Nessuno può amarci più e meglio di quanto ci potremmo amare noi, se tenessimo ben fermo questo obiettivo; ma ciò presuppone la capacità di riconoscersi, guardarsi dentro e accettarsi, ossia, in definitiva, di scegliersi; e non è cosa che si possa improvvisare, ma che sopraggiunge, semmai, quale ricompensa ad un cammino di evoluzione spirituale impervio, tenace e coraggioso.
Ecco perché molti di noi si sentono indegni di essere amati per quello che sono: perché avvertono, intuitivamente, che essi per primi non sanno amarsi abbastanza; e che, di conseguenza, ciò che sono diventati non è che la brutta copia, quasi la caricatura, di quello che avrebbero potuto e dovuto diventare. 
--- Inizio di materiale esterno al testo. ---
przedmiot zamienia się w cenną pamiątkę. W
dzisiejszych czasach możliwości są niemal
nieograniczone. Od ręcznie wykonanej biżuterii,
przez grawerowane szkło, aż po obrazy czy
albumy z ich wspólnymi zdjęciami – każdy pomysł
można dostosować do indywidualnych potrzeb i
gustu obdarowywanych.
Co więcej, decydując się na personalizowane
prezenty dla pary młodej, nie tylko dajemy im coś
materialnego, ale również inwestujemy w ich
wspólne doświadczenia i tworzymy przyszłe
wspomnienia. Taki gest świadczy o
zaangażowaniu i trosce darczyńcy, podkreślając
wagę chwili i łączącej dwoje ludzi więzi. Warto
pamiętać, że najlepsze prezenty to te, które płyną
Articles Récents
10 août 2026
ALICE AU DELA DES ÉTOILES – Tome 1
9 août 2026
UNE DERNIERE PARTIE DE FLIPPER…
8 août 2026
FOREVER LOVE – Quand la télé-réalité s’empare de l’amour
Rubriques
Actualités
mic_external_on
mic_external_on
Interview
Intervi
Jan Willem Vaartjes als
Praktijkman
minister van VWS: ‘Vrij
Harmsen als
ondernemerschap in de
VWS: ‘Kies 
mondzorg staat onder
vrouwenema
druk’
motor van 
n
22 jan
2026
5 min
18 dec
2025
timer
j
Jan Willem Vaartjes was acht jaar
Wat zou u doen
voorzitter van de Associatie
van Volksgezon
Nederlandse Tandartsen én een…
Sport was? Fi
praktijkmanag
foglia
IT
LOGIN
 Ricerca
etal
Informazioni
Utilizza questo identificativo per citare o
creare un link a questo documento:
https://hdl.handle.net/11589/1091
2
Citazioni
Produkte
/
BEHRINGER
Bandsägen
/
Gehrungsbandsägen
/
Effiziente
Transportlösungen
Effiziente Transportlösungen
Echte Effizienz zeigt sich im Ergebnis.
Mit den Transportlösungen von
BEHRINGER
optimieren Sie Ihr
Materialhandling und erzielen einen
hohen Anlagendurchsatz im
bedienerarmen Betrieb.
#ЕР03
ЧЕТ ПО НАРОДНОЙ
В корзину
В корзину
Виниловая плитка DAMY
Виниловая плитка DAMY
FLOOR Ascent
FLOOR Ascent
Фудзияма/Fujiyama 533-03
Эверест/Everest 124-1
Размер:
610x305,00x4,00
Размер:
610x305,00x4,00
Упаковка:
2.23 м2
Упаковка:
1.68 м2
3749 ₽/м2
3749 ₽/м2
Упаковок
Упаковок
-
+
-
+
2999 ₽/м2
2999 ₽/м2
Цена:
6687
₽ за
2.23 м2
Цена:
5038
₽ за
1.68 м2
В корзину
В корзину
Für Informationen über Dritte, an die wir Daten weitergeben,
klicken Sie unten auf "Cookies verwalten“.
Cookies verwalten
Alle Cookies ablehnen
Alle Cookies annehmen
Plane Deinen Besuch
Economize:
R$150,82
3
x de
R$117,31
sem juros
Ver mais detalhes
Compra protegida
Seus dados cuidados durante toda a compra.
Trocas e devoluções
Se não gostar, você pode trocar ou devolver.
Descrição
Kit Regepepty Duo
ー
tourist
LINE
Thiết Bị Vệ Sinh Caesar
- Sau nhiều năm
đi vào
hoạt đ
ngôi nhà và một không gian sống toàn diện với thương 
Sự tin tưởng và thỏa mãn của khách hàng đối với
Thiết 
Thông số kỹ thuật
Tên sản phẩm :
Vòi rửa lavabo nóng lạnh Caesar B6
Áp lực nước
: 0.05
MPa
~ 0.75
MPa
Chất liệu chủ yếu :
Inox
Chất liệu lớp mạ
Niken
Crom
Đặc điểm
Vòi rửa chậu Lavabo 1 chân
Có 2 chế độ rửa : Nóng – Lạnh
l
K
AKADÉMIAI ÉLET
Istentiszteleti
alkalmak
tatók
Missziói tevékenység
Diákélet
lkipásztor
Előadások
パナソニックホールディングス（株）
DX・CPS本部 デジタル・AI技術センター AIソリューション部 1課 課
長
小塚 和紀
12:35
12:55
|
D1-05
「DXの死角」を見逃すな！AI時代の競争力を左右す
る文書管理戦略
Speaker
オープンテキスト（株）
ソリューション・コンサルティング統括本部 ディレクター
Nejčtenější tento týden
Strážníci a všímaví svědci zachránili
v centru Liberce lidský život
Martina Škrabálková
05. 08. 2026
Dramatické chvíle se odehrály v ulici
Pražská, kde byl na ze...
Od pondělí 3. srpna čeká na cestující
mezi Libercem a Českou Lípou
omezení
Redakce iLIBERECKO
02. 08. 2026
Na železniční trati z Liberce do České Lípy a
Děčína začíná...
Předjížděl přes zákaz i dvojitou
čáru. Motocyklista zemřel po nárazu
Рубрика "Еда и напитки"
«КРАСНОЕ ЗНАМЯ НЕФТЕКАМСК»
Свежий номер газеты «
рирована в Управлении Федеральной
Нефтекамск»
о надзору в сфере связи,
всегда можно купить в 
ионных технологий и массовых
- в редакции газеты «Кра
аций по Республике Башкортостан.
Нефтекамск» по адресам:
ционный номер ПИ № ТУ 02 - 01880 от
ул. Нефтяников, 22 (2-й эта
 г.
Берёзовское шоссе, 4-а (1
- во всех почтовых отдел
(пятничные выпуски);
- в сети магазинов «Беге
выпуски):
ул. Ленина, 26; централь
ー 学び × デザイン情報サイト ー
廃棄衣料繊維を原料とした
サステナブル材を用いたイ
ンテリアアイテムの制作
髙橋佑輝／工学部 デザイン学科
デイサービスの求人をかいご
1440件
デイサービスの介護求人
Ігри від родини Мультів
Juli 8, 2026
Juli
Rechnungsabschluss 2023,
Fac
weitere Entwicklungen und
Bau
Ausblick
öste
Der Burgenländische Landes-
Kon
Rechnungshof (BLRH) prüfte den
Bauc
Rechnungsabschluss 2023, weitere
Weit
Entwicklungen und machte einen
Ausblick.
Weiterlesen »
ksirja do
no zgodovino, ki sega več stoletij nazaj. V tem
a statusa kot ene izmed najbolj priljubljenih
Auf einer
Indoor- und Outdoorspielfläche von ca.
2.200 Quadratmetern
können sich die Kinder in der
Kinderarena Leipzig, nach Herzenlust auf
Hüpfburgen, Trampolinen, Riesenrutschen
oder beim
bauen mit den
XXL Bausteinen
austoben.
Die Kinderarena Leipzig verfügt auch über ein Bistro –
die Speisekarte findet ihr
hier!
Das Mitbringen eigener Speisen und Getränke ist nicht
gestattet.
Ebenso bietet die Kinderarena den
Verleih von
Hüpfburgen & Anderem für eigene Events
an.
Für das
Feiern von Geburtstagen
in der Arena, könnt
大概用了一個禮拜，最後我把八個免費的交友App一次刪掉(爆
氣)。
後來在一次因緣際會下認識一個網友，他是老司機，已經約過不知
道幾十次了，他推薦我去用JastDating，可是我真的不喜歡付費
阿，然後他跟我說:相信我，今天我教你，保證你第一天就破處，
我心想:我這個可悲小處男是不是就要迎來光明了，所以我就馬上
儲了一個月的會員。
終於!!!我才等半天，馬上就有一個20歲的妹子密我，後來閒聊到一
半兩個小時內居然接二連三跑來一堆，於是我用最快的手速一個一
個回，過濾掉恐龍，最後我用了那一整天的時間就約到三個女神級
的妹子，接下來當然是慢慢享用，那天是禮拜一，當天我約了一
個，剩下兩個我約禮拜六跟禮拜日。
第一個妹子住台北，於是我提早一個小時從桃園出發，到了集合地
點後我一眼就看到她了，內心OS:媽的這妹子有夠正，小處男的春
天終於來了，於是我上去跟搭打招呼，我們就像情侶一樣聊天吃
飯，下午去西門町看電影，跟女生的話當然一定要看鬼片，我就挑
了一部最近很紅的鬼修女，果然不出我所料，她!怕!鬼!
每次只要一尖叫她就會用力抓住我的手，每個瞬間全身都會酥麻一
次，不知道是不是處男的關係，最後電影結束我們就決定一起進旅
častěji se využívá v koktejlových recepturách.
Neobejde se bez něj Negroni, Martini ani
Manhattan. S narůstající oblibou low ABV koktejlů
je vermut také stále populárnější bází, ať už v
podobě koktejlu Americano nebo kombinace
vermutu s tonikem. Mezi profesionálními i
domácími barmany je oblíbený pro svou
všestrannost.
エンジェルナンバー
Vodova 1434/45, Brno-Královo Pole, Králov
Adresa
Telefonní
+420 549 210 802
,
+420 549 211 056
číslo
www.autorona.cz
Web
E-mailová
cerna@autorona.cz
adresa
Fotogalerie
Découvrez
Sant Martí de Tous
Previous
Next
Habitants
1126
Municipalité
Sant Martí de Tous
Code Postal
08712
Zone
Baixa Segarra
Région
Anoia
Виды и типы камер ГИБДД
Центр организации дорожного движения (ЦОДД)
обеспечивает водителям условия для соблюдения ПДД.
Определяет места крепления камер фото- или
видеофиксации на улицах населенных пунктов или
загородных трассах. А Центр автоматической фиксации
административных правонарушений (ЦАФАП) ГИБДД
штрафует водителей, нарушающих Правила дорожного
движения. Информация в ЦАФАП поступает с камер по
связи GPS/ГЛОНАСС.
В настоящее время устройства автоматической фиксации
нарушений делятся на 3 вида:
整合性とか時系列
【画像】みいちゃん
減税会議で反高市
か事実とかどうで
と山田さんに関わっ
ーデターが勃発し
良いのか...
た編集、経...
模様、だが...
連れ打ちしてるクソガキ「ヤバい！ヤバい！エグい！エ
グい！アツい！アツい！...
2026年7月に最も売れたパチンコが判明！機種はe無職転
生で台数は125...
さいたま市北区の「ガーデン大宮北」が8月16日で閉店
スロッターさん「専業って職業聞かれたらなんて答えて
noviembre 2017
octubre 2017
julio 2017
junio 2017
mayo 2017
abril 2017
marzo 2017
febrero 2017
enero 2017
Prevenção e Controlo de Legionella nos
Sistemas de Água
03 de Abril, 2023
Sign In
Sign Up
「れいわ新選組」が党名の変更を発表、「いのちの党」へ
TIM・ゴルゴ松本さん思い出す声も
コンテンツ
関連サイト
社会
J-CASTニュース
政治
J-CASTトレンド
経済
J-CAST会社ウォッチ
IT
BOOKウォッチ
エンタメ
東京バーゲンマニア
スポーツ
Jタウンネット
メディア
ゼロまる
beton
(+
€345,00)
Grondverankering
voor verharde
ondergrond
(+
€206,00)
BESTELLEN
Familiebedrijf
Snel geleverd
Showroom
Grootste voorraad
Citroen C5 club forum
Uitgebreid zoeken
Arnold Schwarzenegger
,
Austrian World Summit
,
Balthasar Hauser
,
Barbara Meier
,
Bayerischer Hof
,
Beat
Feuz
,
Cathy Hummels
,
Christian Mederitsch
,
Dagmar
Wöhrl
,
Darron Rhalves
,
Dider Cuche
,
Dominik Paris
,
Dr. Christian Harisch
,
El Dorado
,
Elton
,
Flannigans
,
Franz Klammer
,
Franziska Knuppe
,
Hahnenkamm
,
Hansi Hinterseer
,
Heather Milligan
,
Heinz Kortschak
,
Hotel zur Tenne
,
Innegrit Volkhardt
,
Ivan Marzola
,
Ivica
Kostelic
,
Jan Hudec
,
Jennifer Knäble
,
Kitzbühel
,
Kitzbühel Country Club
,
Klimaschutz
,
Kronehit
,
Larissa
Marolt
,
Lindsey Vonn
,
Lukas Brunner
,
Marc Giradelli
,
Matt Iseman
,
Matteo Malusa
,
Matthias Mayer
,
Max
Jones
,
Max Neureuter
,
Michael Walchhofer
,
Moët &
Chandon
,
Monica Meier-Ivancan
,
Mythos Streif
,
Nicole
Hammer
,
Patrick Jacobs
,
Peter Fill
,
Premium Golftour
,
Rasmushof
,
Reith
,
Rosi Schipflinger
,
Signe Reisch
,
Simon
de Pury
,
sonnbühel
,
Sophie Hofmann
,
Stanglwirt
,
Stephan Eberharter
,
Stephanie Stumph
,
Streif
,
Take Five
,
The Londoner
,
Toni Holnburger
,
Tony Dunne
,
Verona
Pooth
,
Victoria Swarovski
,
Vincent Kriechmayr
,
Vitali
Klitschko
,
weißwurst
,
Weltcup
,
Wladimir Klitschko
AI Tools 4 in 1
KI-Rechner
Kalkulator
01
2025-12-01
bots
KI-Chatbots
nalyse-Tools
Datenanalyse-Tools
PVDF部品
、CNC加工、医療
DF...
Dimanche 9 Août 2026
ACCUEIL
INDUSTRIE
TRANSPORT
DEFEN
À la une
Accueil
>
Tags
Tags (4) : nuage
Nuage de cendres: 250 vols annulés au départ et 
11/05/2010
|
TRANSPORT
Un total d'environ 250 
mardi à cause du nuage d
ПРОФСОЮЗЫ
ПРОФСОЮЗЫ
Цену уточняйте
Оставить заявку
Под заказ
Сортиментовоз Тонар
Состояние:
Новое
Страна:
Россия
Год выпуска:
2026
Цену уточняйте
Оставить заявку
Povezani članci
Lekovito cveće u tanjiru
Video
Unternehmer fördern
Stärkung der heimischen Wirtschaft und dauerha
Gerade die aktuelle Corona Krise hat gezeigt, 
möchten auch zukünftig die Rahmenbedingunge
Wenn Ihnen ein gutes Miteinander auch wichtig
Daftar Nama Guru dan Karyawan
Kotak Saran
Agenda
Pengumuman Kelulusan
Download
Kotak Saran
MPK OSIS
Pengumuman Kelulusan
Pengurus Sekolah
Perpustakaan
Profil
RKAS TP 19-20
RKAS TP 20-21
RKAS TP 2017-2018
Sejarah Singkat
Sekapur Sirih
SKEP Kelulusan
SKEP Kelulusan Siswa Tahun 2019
E se io non mi amo abbastanza da desiderare e ricercare il meglio per me stesso, come posso sperare che altri provino per me un amore più grande di quello che mi concedo?
Dunque, per sentirsi degni di amore, bisogna riacquistare pregio ai propri occhi; e non vi è altro modo  di farlo, che quello di rimboccarsi le maniche, smettere di compatirsi e rialzare la testa, impegnandosi con ogni fibra a realizzare la propria evoluzione spirituale.
Solo un tale impegno ci renderà belli e desiderabili; solo così acquisteremo un valore evidente, che ci renderà amabili agli occhi dell'altro.
Ma, poiché il simile attira il simile, a quel punto l'incontro fra due anime non sarà più una evasione fuggevole, capace magari di lasciarsi dietro delusione e amarezza; ma la comunione di due anime desiderose e capaci di arricchirsi reciprocamente, di donarsi l'un l'altra, di aiutarsi a perfezionarsi ulteriormente.